# Couple of things dealing with PJ's Square One



## pjsbrent (Nov 4, 2010)

Hello,

Sorry I haven't been on in a while but I was very please to meet some of you at the store. I have an idea for any of you that are having a hard time finding live items and I hope it works out for everyone. What I would like is for people on here to tell me what they want that they can't get anywhere else or if they find it to be over priced else where. If there is enough demand I'll lt you know the price in advanced and bring it in. Let me know if you like this idea and what you would want. Oh and fresh water only. 

Thanks,
Brent
PJ's Square One.


----------



## pjsbrent (Nov 4, 2010)

*Oh, another idea for any breeders out there that want to sell.*

Ok, if there are any breeders out there that are trying to sell nice items but having a hard time I have an idea. I will make a couple tanks available and if you want we can bring the fish in and put a code for your items. Then at the end of the month (or when they're sold out) we'll bring up the sales figures for your code and pay you out %40. We would let you set the price and give any other ideas like how we should feed them and treat them. Let me know if you want in and what you would want to sell.

Thanks,
Brent 
PJ's Square One.


----------



## TBemba (Jan 11, 2010)

I find the following fish hard to find; apistogrammas, Gymnogeophagus, Tanganyika shell dwellers, fancy Shrimp, and fancy plecos

These are expensive fish and not the bread & butter stuff most shops carry. I think if you could get a list of what you can get and at what price you can sell them for then you could do special ordering with a deposit of course.


----------



## djtbster (Nov 29, 2006)

TBemba said:


> I find the following fish hard to find; apistogrammas, Gymnogeophagus, Tanganyika shell dwellers, fancy Shrimp, and fancy plecos
> 
> These are expensive fish and not the bread & butter stuff most shops carry. I think if you could get a list of what you can get and at what price you can sell them for then you could do special ordering with a deposit of course.

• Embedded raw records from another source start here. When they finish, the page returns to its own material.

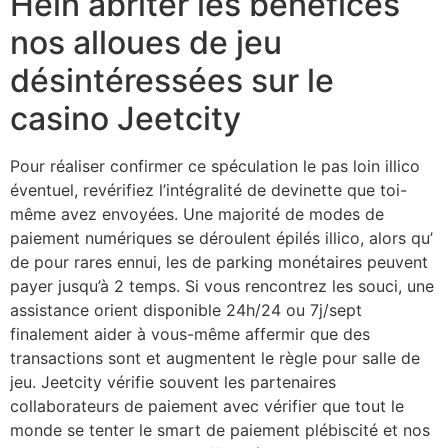
Hein abriter les bénéfices
nos alloues de jeu
désintéressées sur le
casino Jeetcity
Pour réaliser confirmer ce spéculation le pas loin illico
éventuel, revérifiez l’intégralité de devinette que toi-
même avez envoyées. Une majorité de modes de
paiement numériques se déroulent épilés illico, alors qu’
de pour rares ennui, les de parking monétaires peuvent
payer jusqu’à 2 temps. Si vous rencontrez les souci, une
assistance orient disponible 24h/24 ou 7j/sept
finalement aider à vous-même affermir que des
transactions sont et augmentent le règle pour salle de
jeu. Jeetcity vérifie souvent les partenaires
collaborateurs de paiement avec vérifier que tout le
monde se tenter le smart de paiement plébiscité et nos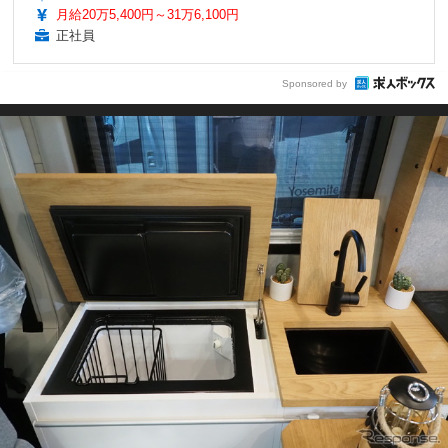
月給20万5,400円～31万6,100円
正社員
Sponsored by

i second the apistos, i havent seen these guys for a while and if i do there all males, im been looking for a trio for some time now


----------



## Hack02 (Jul 2, 2008)

I'm going to 3rd apistos, other then cacatuoides. They are hard to find, especially since alternative aquariums closed down.


----------



## Joeee (Apr 3, 2010)

Horned nerite snails =]

EDIT:
Corona ones such as these;

http://www.bobstropicalplants.com/store/catalog/images/ClithionCorona01.JPG

Or at least whatever those are.


----------



## michaelw81 (Sep 24, 2010)

I hope you will be able to bring in the following small livebearers:

1. Pure Class N Endler's Livebearer - must be pure Class N
2. Heterandria formosa (Least Killifish/Dwarf Livebearer)
3. Neoheterandria elegans (Tiger Teddy)
4. Poeciliopsis prolifica (Blackstripe Livebearer)
5. Phallichthys tico (Dwarf Merry Widow)

I will be very happy getting any of them from you.


----------



## arinsi (Mar 14, 2010)

Joeee said:


> Horned nerite snails =]
> 
> EDIT:
> Corona ones such as these;
> ...


YES im also looking for these too


----------



## Chris S (Dec 19, 2007)

djtbster said:


> i second the apistos, i havent seen these guys for a while and if i do there all males, im been looking for a trio for some time now


Menagarie has had a rotating stock of different types of apistos since mid summer.


----------



## djtbster (Nov 29, 2006)

Chris S said:


> Menagarie has had a rotating stock of different types of apistos since mid summer.


i know, as much as i love visiting menagarie, its a bit of a hassle for me to drive downtown and find parking in the back street , last time i went was few weeks ago to check out the fluval ebi, saw fw apisto but no females


----------



## pjsbrent (Nov 4, 2010)

Hack02 said:


> I'm going to 3rd apistos, other then cacatuoides. They are hard to find, especially since alternative aquariums closed down.


Ok, I can bring in two different types of Apistos.

Cacatuoides (they would go for around $5.99)
Agassizii double red (they would go for around $15.99)

let me know and I can bring them in for the first Monday of the month.


----------



## Hack02 (Jul 2, 2008)

Cacatuoides (they would go for around $5.99)

YOu should indicate what kind you can get your hands for (dbl/trple red, orange flash) and for either of these can you get both sexes?

Can you get any other types of Apistos as the two listed are the most commons ones around here (might be good for your store, but might not be what folks here are looking for)

Appreciate what your doing thanks, Tony


----------



## pjsbrent (Nov 4, 2010)

Hack02 said:


> Cacatuoides (they would go for around $5.99)
> 
> YOu should indicate what kind you can get your hands for (dbl/trple red, orange flash) and for either of these can you get both sexes?
> 
> ...


I have about 40 pages of lists to go through and unfortunately they don't give me enough info, only partial names. I'm going to talk to one of my distributors that may be able to give me pictures of everything they have so I can at least post some of those that are relevent.


----------



## Tbird (Oct 5, 2009)

Hey Brent,


Can you see if you can get Neolamprologus Marunguensis. I would like some larger ones. 2.5" +

Thanks
Wil


----------



## dp12345 (Sep 12, 2010)

Hi Brent

how about pinoy angelfish.

dp


----------



## moose113 (Nov 17, 2010)

I'd love to see some killies


----------



## killieman (Mar 27, 2006)

I'd love to see some of the differant tatia species, dwarf driftwood cats. Also mouthbrooding bettas, some of the gobies from China, licorice gouramies and I second the killies and gymnogeophagus! Oh, and microctenapoma ansorgii and ctenapoma fasciatus.

For the guys looking for heterandria formosa, I have some!

Gary


----------